Sitting in that courtroom in Jerusalem , Arendt said, she was struck by an odd and disturbing thought--that the evil reflected in Eichmann's crimes, the atrocities against humanity he committed, was the product neither of a madman nor a wicked man nor a monster, but an ordinary, normal human who had acted without thought . To Arendt, Eichmann was terrifying because he was “thoughtless.” The real trouble, she said, was so many were like him, normal people who did awful things, making evil banal.
The controversy surrounding the publication of Eichmann raged for many years and the wisdom of Arendt's tone and conclusions continue to be debated. Yet, the importance of what she wrote about the problem of evil warrants consideration, especially in light of the ease with which different groups target others for vilification today.

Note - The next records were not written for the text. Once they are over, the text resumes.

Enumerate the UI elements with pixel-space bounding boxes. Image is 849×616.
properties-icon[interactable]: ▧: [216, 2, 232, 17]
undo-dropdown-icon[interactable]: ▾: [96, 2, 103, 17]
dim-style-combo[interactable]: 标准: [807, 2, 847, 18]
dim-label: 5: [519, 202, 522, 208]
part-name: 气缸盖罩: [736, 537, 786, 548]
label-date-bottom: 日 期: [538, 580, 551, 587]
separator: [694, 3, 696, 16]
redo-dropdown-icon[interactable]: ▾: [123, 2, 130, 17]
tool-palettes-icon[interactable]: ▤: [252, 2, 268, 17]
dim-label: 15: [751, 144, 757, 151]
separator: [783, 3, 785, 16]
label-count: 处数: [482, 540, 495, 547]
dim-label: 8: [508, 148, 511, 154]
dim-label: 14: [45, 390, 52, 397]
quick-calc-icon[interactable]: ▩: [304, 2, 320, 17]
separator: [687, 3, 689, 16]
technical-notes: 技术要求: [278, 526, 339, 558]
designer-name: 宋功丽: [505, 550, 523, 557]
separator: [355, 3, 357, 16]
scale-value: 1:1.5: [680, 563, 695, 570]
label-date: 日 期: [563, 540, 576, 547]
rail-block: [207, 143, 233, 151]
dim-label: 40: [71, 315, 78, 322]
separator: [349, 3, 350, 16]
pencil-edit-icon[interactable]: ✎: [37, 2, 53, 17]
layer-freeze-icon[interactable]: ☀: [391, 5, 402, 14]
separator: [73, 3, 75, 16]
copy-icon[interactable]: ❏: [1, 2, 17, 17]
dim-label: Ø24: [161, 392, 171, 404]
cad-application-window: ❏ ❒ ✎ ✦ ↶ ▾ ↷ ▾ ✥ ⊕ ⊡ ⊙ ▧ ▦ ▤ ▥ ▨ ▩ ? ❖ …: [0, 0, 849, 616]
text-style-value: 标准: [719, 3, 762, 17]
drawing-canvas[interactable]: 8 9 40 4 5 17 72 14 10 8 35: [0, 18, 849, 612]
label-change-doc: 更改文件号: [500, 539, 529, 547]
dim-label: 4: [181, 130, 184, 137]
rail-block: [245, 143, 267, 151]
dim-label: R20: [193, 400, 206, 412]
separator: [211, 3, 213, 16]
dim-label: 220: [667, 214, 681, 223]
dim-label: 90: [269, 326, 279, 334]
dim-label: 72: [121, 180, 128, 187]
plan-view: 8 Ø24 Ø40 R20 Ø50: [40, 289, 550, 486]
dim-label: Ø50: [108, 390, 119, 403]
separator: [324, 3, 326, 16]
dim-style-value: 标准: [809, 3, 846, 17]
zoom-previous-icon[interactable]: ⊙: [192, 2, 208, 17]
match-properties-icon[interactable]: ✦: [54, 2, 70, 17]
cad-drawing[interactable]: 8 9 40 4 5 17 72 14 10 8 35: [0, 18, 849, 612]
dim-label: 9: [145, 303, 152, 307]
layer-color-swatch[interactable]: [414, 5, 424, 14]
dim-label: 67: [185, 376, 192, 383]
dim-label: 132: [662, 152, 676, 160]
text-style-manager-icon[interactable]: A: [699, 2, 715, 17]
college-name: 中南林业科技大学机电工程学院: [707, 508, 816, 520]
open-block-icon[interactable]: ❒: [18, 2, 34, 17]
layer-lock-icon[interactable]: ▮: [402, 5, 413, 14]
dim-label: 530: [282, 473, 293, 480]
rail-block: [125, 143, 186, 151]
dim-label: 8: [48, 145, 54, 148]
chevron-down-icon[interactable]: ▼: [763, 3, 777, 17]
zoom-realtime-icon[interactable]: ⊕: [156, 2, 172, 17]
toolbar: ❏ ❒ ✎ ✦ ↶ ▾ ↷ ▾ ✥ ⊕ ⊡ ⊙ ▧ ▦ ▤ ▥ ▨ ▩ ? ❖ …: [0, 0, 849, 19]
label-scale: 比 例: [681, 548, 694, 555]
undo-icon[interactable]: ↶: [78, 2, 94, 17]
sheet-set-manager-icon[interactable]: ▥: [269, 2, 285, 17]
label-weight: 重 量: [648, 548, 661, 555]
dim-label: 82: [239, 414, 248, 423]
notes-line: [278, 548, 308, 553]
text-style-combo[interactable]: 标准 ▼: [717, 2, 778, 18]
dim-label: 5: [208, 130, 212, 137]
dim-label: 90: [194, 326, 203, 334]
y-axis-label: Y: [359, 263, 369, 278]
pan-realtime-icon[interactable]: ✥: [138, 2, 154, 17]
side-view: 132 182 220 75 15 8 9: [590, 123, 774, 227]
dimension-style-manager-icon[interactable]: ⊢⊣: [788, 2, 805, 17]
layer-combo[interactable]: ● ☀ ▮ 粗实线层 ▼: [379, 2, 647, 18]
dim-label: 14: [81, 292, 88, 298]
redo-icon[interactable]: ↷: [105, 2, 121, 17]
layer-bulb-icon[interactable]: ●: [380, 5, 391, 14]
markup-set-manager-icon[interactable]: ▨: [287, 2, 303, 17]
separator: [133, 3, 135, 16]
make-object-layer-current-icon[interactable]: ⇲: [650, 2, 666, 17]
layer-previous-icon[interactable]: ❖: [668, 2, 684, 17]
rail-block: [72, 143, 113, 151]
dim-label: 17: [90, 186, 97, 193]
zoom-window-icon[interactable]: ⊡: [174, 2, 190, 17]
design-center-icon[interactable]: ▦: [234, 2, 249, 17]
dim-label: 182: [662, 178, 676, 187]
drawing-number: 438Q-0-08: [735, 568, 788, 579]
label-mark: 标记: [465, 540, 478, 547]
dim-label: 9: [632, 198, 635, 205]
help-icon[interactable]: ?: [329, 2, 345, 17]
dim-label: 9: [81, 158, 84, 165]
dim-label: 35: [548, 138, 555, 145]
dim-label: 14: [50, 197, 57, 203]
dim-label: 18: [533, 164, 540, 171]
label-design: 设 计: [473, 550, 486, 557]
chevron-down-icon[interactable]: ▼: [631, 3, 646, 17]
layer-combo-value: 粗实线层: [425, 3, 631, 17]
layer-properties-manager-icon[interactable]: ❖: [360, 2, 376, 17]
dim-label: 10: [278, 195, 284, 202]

Published more than fifty years ago, The Origins of Totalitarianism (OT) is a dense and difficult book in which Arendt sought to “discover the hidden mechanics by which all the traditional elements of our political and spiritual world [had been] dissolved.” In a lecture she gave after the book's appearance she explained that she had not intended to provide an elaboration of historical causes but rather to identify the peculiar “fixed and definite forms” into which various elements of western political theories and practices had crystallized in the “event” of totalitarianism.

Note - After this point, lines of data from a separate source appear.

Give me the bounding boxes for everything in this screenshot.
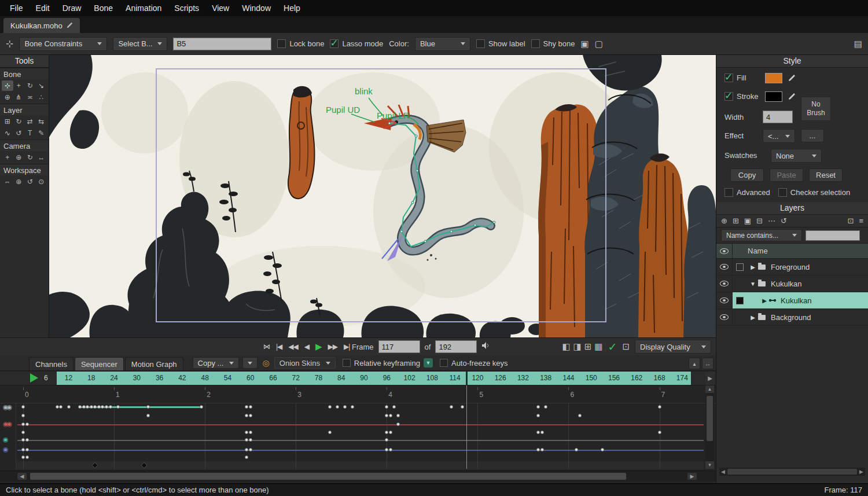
timeline-tab-channels[interactable]: Channels <box>29 357 73 370</box>
reset-style-button[interactable]: Reset <box>809 168 843 182</box>
shear-layer-tool-icon[interactable]: ⇄ <box>24 116 36 127</box>
menu-item-scripts[interactable]: Scripts <box>168 0 205 16</box>
relative-keyframe-icon[interactable]: ▼ <box>424 358 433 368</box>
rotate-layer-z-tool-icon[interactable]: ↺ <box>13 128 25 138</box>
prev-keyframe-icon[interactable]: ◀◀ <box>288 342 297 351</box>
keyframe[interactable] <box>601 448 604 451</box>
keyframe[interactable] <box>67 405 71 409</box>
pan-workspace-tool-icon[interactable]: ⇔ <box>2 177 13 187</box>
advanced-checkbox[interactable]: Advanced <box>724 188 770 197</box>
keyframe[interactable] <box>245 448 248 451</box>
fill-edit-icon[interactable] <box>788 74 796 84</box>
pan-tilt-camera-tool-icon[interactable]: ↔ <box>36 152 47 163</box>
effect-dropdown[interactable]: <... <box>763 129 795 143</box>
play-icon[interactable]: ▶ <box>315 342 322 351</box>
keyframe[interactable] <box>351 405 354 409</box>
keyframe[interactable] <box>396 422 400 426</box>
layer-color-swatch[interactable] <box>736 263 744 271</box>
copy-style-button[interactable]: Copy <box>730 168 764 182</box>
layer-visibility-toggle[interactable] <box>716 309 733 325</box>
layer-row[interactable]: ▶Kukulkan <box>716 292 868 309</box>
layer-expand-toggle[interactable]: ▶ <box>749 264 757 270</box>
keyframe[interactable] <box>245 405 248 409</box>
scroll-down-icon[interactable]: ▼ <box>705 461 714 469</box>
canvas-viewport[interactable]: blink Pupil UD Pupil LR <box>49 55 716 337</box>
keyframe[interactable] <box>249 431 252 434</box>
scroll-left-icon[interactable]: ◀ <box>721 469 725 475</box>
keyframe[interactable] <box>101 405 104 409</box>
menu-item-help[interactable]: Help <box>277 0 307 16</box>
keyframe[interactable] <box>328 405 332 409</box>
layer-expand-toggle[interactable]: ▶ <box>749 314 757 321</box>
track-camera-tool-icon[interactable]: + <box>2 152 13 163</box>
layer-expand-toggle[interactable]: ▶ <box>760 297 768 304</box>
stroke-checkbox[interactable]: Stroke <box>724 92 759 101</box>
keyframe[interactable] <box>21 405 25 409</box>
fill-color-swatch[interactable] <box>765 73 782 83</box>
keyframe[interactable] <box>540 448 544 451</box>
document-tab[interactable]: Kukulkan.moho <box>3 18 80 33</box>
rename-document-icon[interactable] <box>67 21 73 30</box>
menu-item-edit[interactable]: Edit <box>30 0 56 16</box>
select-bone-dropdown[interactable]: Select B... <box>113 37 167 51</box>
keyframe[interactable] <box>21 438 25 442</box>
bone-label-pupil-ud[interactable]: Pupil UD <box>326 105 360 115</box>
keyframe[interactable] <box>56 405 59 409</box>
keyframe[interactable] <box>245 431 248 434</box>
menu-item-file[interactable]: File <box>3 0 30 16</box>
enable-drawing-check-icon[interactable]: ✓ <box>608 340 617 354</box>
keyframe[interactable] <box>389 414 392 417</box>
keyframe[interactable] <box>536 431 540 434</box>
translate-bone-tool-icon[interactable]: + <box>13 80 25 91</box>
timeline-tab-sequencer[interactable]: Sequencer <box>75 357 124 370</box>
collapse-groups-icon[interactable]: ≡ <box>859 216 863 225</box>
layer-row[interactable]: ▼Kukulkan <box>716 275 868 292</box>
scroll-up-icon[interactable]: ▲ <box>705 385 714 393</box>
view-split-icon[interactable]: ◨ <box>573 341 582 352</box>
keyframe[interactable] <box>25 422 29 426</box>
timeline-vscrollbar[interactable]: ▲ ▼ <box>705 385 714 469</box>
swatches-dropdown[interactable]: None <box>771 149 822 163</box>
scroll-right-icon[interactable]: ▶ <box>687 473 697 480</box>
keyframe[interactable] <box>21 455 25 459</box>
bone-name-input[interactable] <box>173 38 271 50</box>
relative-keyframing-checkbox[interactable]: Relative keyframing <box>343 359 420 368</box>
onion-skin-icon[interactable]: ◎ <box>263 358 270 368</box>
keyframe[interactable] <box>578 414 582 417</box>
scroll-to-layer-icon[interactable]: ⊡ <box>848 216 854 225</box>
hscroll-thumb[interactable] <box>727 469 857 475</box>
first-frame-icon[interactable]: |◀ <box>276 342 282 351</box>
duplicate-layer-icon[interactable]: ⊞ <box>733 216 739 225</box>
keyframe[interactable] <box>21 414 25 417</box>
bone-outlines-icon[interactable]: ▢ <box>595 39 603 49</box>
scroll-left-icon[interactable]: ◀ <box>17 473 27 480</box>
keyframe[interactable] <box>245 414 248 417</box>
frame-ruler[interactable]: 1218243036424854606672788490961021081141… <box>57 372 691 385</box>
keyframe[interactable] <box>146 405 150 409</box>
stroke-edit-icon[interactable] <box>788 92 796 102</box>
keyframe[interactable] <box>116 405 120 409</box>
layer-row[interactable]: ▶Background <box>716 309 868 326</box>
reparent-bone-tool-icon[interactable]: ⋔ <box>13 92 25 102</box>
keyframe[interactable] <box>97 405 101 409</box>
layer-visibility-toggle[interactable] <box>716 275 733 292</box>
prev-frame-icon[interactable]: ◀ <box>304 342 309 351</box>
keyframe[interactable] <box>249 414 252 417</box>
keyframe[interactable] <box>245 438 248 442</box>
keyframe[interactable] <box>385 405 388 409</box>
keyframe[interactable] <box>343 405 347 409</box>
keyframe[interactable] <box>82 405 86 409</box>
zoom-camera-tool-icon[interactable]: ⊕ <box>13 152 25 163</box>
layer-visibility-toggle[interactable] <box>716 292 733 308</box>
next-keyframe-icon[interactable]: ▶| <box>344 342 350 351</box>
keyframe[interactable] <box>90 405 93 409</box>
auto-freeze-checkbox[interactable]: Auto-freeze keys <box>440 359 508 368</box>
keyframe[interactable] <box>93 405 97 409</box>
follow-path-tool-icon[interactable]: ∿ <box>2 128 13 138</box>
menu-item-draw[interactable]: Draw <box>56 0 88 16</box>
keyframe[interactable] <box>105 405 108 409</box>
keyframe[interactable] <box>385 431 388 434</box>
menu-item-bone[interactable]: Bone <box>87 0 119 16</box>
display-quality-dropdown[interactable]: Display Quality <box>635 340 711 354</box>
hide-controlled-bones-icon[interactable]: ▣ <box>580 39 589 49</box>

Totalitarianism represented what she called the “crystallization” of elements of racism and conquest, which were present in European thought as early as the eighteenth century, but were exacerbated by the disintegration of the nation-state system following World War I. In OT , Arendt painted an enormous canvas of the political and social history of modern Europe in broad, bold strokes to bring into relief patterns of interaction among those elements. What is especially instructive for the contemporary reader of OT is the fact that Arendt located the origins of terror and ideology within Western, democratic societies. She urged reading the record of what she then called the “truly radical nature of Evil” in totalitarianism as a cautionary tale about the “subterranean stream of Western history” (emphasis added). Arendt's story of the hidden underbelly of western history provides a controversial counterpoint for the seminar to engage in critical thinking about the apparently prevalent contemporary identification of terrorism with non-western societies.

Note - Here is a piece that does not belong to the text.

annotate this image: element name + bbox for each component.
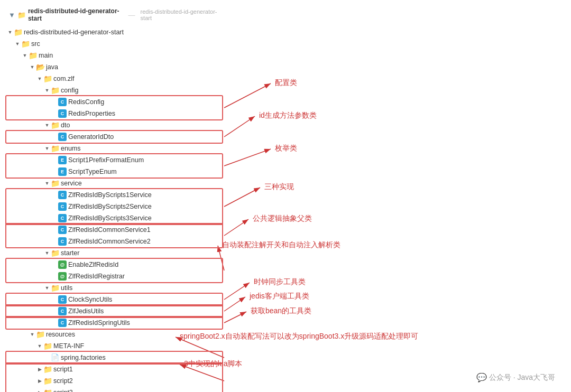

Arendt identified the fact of our birth as the source of our freedom and was unique among modern philosophers for contending that “natality,” not mortality, was the origin of politics. Every birth signaled the chance that something new had come into being, and offered all of us already here the opportunity to live with the new and the strange. She called this opportunity the human condition of “plurality”--the fact that every human born is equally human, but in a unique way. In The Human Condition (HC) she explored these human conditions of “natality” and “plurality.” Both OT and HC can provide the basis for stimulating discussion about, for example, how to imagine political solutions to the problem of displaced peoples and the intertwined problems of racial and gender inequalities.
HC is also the text in which Arendt attempted a philosophy of “the political” and distinguished the activities of politics (action), from the activities of both labor (survival, the work of animal laborans ) and work (fabrication, the activity of homo faber ). HC is a commentary on the human condition “from the vantage point of our newest experiences and our most recent fears.” Arendt reflected on the consequences of asserting life itself “as the ultimate point of reference in the modern age” and issued a warning: “It is quite conceivable that the modern age—which began with an unprecedented and promising outburst of human activity—may end in the deadliest, most sterile passivity history has ever known.”